(RECORDS TO USE begins)

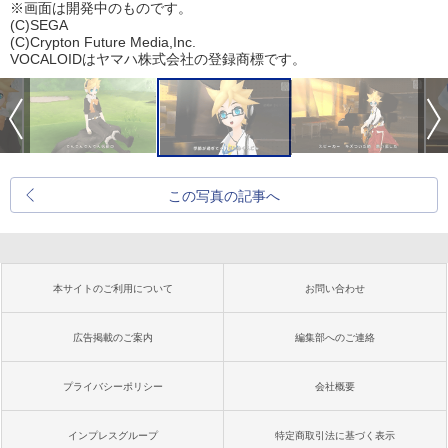
※画面は開発中のものです。
(C)SEGA
(C)Crypton Future Media,Inc.
VOCALOIDはヤマハ株式会社の登録商標です。
この写真の記事へ
本サイトのご利用について
お問い合わせ
広告掲載のご案内
編集部へのご連絡
プライバシーポリシー
会社概要
インプレスグループ
特定商取引法に基づく表示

(RECORDS TO USE ends)

§ TASK DIRECTIONS
Set the data above down again exactly as given, with no pictures.

§ PROBLEM SOLUTION
※画面は開発中のものです。
(C)SEGA
(C)Crypton Future Media,Inc.
VOCALOIDはヤマハ株式会社の登録商標です。
この写真の記事へ
本サイトのご利用について
お問い合わせ
広告掲載のご案内
編集部へのご連絡
プライバシーポリシー
会社概要
インプレスグループ
特定商取引法に基づく表示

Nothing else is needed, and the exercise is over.